Monday, July 7, 2008

Latest on GING

I'm a slow reader and an even slower blogger. And I get easily distracted by other reading material like the big honkin' stack of Guitar Player back issues that my homie Bob gave me (not to mention my Bible). And did you really think I was going to read this over the holiday weekend? In other words, still slowly slogging through Hitchens' God Is Not Great.

Last I recall I was in the chapter in which the Author sings the virtues of pigs, and how certain religions' dietary prohibtions thereof serve as incontravertible evidence that God doesn't exist (it's so simple, how could I not see it before?).

But a word on the previous chapter, "Religion Kills." Confining himself exclusively to cities and countries around the world that begin with the letter "B," (Belfast, Belgrade, Bosnia, Baghdad...) Hitchens gives example after example of how individuals of different faiths (or denominations) have done horrible things to each other. And at the end of each example (all of which are truly abominable, by the way) he recites the mantra, "Religion poisons everything."

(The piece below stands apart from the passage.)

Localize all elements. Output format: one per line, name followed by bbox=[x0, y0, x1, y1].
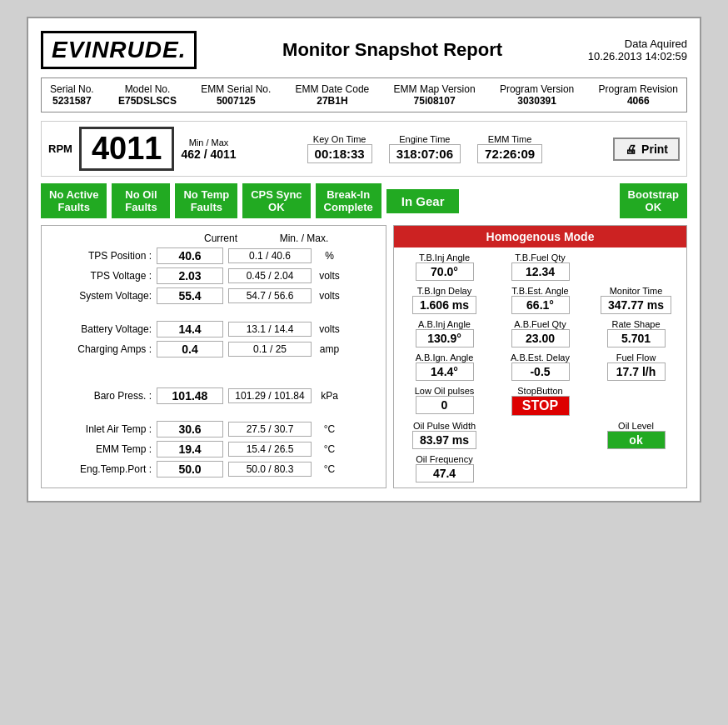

Leaving aside for a moment the question of atheism's track record (100 million dead at the hands of Communists in the 20th century alone, according to the Black Book of Communism, Hitler's Holocaust, etc.), the claim that religion poisons "everything" is absurd on its face. Does Hitchens consider poisonous the numerous institutions of higher learning throughout this land that were founded by people of faith--among them Harvard, Princeton, and Yale? How about all of the hospitals that were and continue to be founded by faith-based organizations? How about Alcoholics Anonymous, which contains among its twelve steps the following:

2. Came to believe that a Power greater than ourselves could restore us to sanity.
3. Made a decision to turn our will and our lives over to the care of God as we understood Him.
5. Admitted to God, to ourselves and to another human being the exact nature of our wrongs.
6. Were entirely ready to have God remove all these defects of character.
7. Humbly asked Him to remove our shortcomings.
11. Sought through prayer and meditation to improve our conscious contact with God, as we understood Him, praying only for knowledge of His will for us and the power to carry that out.
12. Having had a spiritual awakening as the result of these steps, we tried to carry this message to alcoholics, and to practice these principles in all our affairs.


I also noticed something that Hitchens hints at in the first chapter, and it will be interesting to see how this plays out later: He suggests that Dietrich Bonhoffer was less a christian and more of a humanist, which (it is implied) prompted his courageous and altrustic conspirings against Hitler. Aha. So when christians do good things, they're not christians, but humanists. I wonder what atheists who do bad things are called...

Finally, I find myself having to ask why a passionate Darwinist like Hitchens should recoil in horror at the violence that dogmatists commit against each other, or against the non-faithful. In all cases, is this not natural selection at work? Is this not the strong weeding out the weak, whether by the jihadist cutting the foreign journalist's throat, or the Israeli fighter jet cutting the jihadist to shreds, or the Irish Protestants and Catholics deciding once and for all who God likes best, or the imbecillic suicide bomber blasting himself to smithereens? Should not Hitchens be cheering on the human animal's brutish refining of its gene pool?